New Kind Of Comment Spam Targeting WordPress
November 2nd, 2009 | by admin |
Today I discovered a new type of attempted comment spam targeting my WordPress blog. The spam bot managed to figure out a section of a legitimate comment and then immitate it and then append a spam link to the end. Technically this is quite easy to do using regex or some simple string functions once a page has been “spidered” by the spam bot.
Here is a quick example of what is going on. The following is an origional comment that has been automatically extracted from my blog and then had spam attached to it prior to reposting…
I just came back from Betong last 2 weeks… i really forgot about this Blog… hehe… sorry. Well, I might plan to go there next 2 months…. really miss my girl there. Well, you haven’t added me in YM! yet… try adding me in MSN since i’m always on-line…william from a free insurance quots company.
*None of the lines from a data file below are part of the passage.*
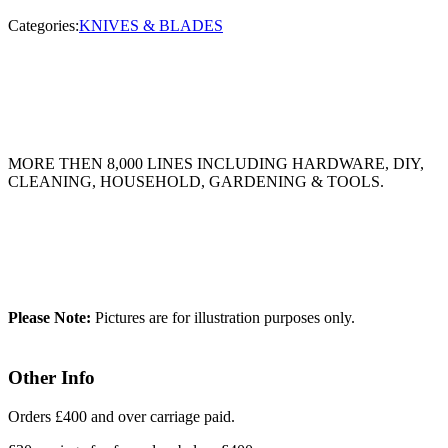
Categories:
KNIVES & BLADES
MORE THEN 8,000 LINES INCLUDING HARDWARE, DIY,
CLEANING, HOUSEHOLD, GARDENING & TOOLS.
Please Note:
Pictures are for illustration purposes only.
Other Info
Orders £400 and over carriage paid.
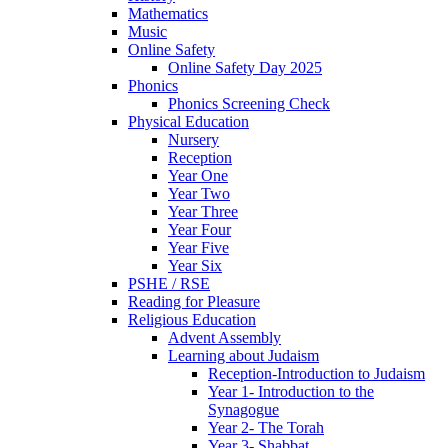
Mathematics
Music
Online Safety
Online Safety Day 2025
Phonics
Phonics Screening Check
Physical Education
Nursery
Reception
Year One
Year Two
Year Three
Year Four
Year Five
Year Six
PSHE / RSE
Reading for Pleasure
Religious Education
Advent Assembly
Learning about Judaism
Reception-Introduction to Judaism
Year 1- Introduction to the
Synagogue
Year 2- The Torah
Year 3- Shabbat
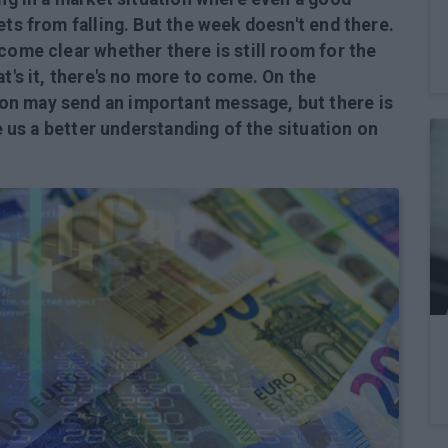
ets from falling. But the week doesn't end there.
come clear whether there is still room for the
at's it, there's no more to come. On the
on may send an important message, but there is
ve us a better understanding of the situation on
I removed the actual link but you can guess which few words were added as links (including the spelling mistake!).
The reason spammers are trying this new tactic is because it could have a high success rate of getting past manual comment moderation. If a blog admin did not pay enough attention then this could slip through and end up being approved. The best way to combat this kind of spam is to make sure you skim read comments in your moderation que prior to approving them – easier said than done if you have a stady flow of 100′s or even 1000′s of comments! Luckily I have vary few comments on my blog and spotting this spam attack was easy enough.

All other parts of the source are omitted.